__YOUR INSTRUCTIONS__:
Return each line of the data below exactly, omitting any pictures.

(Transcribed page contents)
• • • • • • •
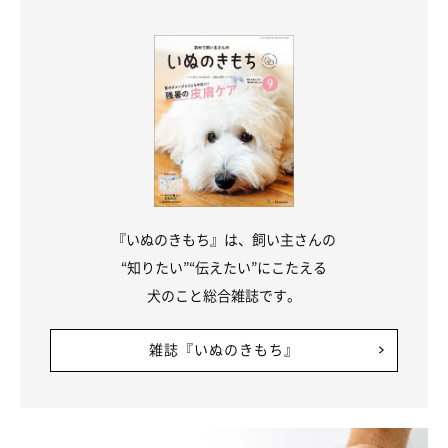
『いぬのきもち』は、飼い主さんの
“知りたい”“伝えたい”にこたえる
犬のこと総合雑誌です。
雑誌『いぬのきもち』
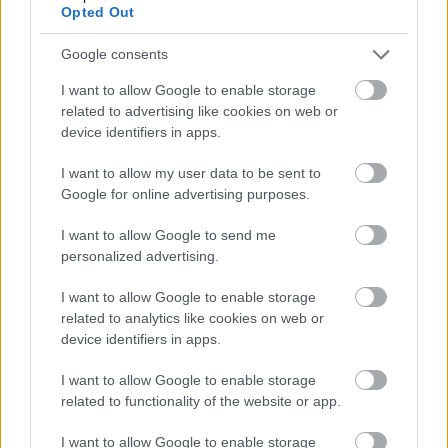
Opted Out
Hitelfordulat 2026: elzárja a pénzcsapot az
állam
Google consents
ELEMZÉSEK
2026. júl. 22.
I want to allow Google to enable storage
related to advertising like cookies on web or
device identifiers in apps.
I want to allow my user data to be sent to
Google for online advertising purposes.
I want to allow Google to send me
personalized advertising.
I want to allow Google to enable storage
related to analytics like cookies on web or
Vagyonvisszaszerzés: amikor a pénz
device identifiers in apps.
gyorsabban fut, mint a jog
I want to allow Google to enable storage
ELEMZÉSEK
2026. júl. 21.
related to functionality of the website or app.
I want to allow Google to enable storage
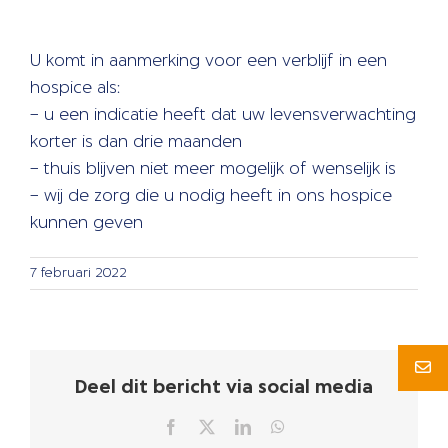
U komt in aanmerking voor een verblijf in een
hospice als:
– u een indicatie heeft dat uw levensverwachting
korter is dan drie maanden
– thuis blijven niet meer mogelijk of wenselijk is
– wij de zorg die u nodig heeft in ons hospice
kunnen geven
7 februari 2022
Deel dit bericht via social media
Facebook
X
LinkedIn
WhatsApp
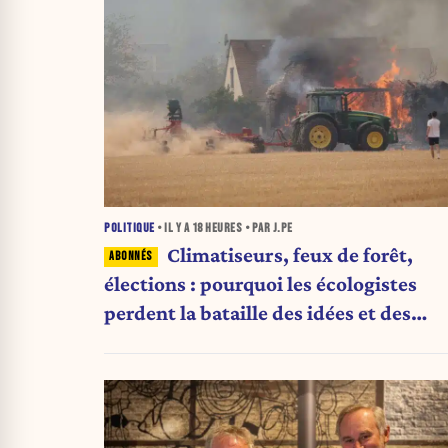
POLITIQUE
• IL Y A
18 HEURES
• PAR J.PE
Climatiseurs, feux de forêt,
élections : pourquoi les écologistes
perdent la bataille des idées et des
urnes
• • • • • • •
__SOLUTION FOR THIS EXERCISE__:
『いぬのきもち』は、飼い主さんの
“知りたい”“伝えたい”にこたえる
犬のこと総合雑誌です。
雑誌『いぬのきもち』
Opted Out
Hitelfordulat 2026: elzárja a pénzcsapot az
állam
Google consents
ELEMZÉSEK
2026. júl. 22.
I want to allow Google to enable storage
related to advertising like cookies on web or
device identifiers in apps.
I want to allow my user data to be sent to
Google for online advertising purposes.
I want to allow Google to send me
personalized advertising.
I want to allow Google to enable storage
related to analytics like cookies on web or
Vagyonvisszaszerzés: amikor a pénz
device identifiers in apps.
gyorsabban fut, mint a jog
I want to allow Google to enable storage
ELEMZÉSEK
2026. júl. 21.
related to functionality of the website or app.
I want to allow Google to enable storage
U komt in aanmerking voor een verblijf in een
hospice als:
– u een indicatie heeft dat uw levensverwachting
korter is dan drie maanden
– thuis blijven niet meer mogelijk of wenselijk is
– wij de zorg die u nodig heeft in ons hospice
kunnen geven
7 februari 2022
Deel dit bericht via social media
Facebook
X
LinkedIn
WhatsApp
POLITIQUE
• IL Y A
18 HEURES
• PAR J.PE
Climatiseurs, feux de forêt,
élections : pourquoi les écologistes
perdent la bataille des idées et des
urnes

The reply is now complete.